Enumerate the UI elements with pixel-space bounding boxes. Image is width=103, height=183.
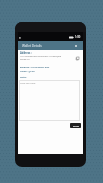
staticText: Note :: [20, 75, 28, 78]
staticText: 1LrcTSMwZu5WVqLs6k9TF1cNwpQmp 3fG9a7H: [20, 55, 72, 61]
staticText: Value : $4.32: [20, 69, 35, 72]
button[interactable]: Copy address: [73, 54, 81, 62]
staticText: Address :: [20, 51, 32, 55]
staticText: SAVE: [73, 124, 79, 127]
staticText: Wallet Details: [22, 44, 42, 48]
button[interactable]: SAVE: [70, 123, 81, 128]
staticText: Balance : 0.01234567 BTC: [20, 65, 50, 68]
staticText: Type the note: [20, 81, 36, 84]
staticText: 1:00: [75, 35, 81, 39]
button[interactable]: Type the note: [19, 80, 80, 121]
button[interactable]: Close: [72, 42, 80, 50]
■ ■ ■ ■ ■ ■ ■
The pictures should not be reproduced; quote all of the other material exactly.

◆ Task answer:
Enumerate the UI elements with pixel-space bounding boxes. Image is width=103, height=183.
staticText: Note :: [20, 75, 28, 78]
staticText: 1LrcTSMwZu5WVqLs6k9TF1cNwpQmp 3fG9a7H: [20, 55, 72, 61]
staticText: Value : $4.32: [20, 69, 35, 72]
button[interactable]: Copy address: [73, 54, 81, 62]
staticText: Address :: [20, 51, 32, 55]
staticText: SAVE: [73, 124, 79, 127]
staticText: Wallet Details: [22, 44, 42, 48]
button[interactable]: SAVE: [70, 123, 81, 128]
staticText: Balance : 0.01234567 BTC: [20, 65, 50, 68]
staticText: Type the note: [20, 81, 36, 84]
staticText: 1:00: [75, 35, 81, 39]
button[interactable]: Type the note: [19, 80, 80, 121]
button[interactable]: Close: [72, 42, 80, 50]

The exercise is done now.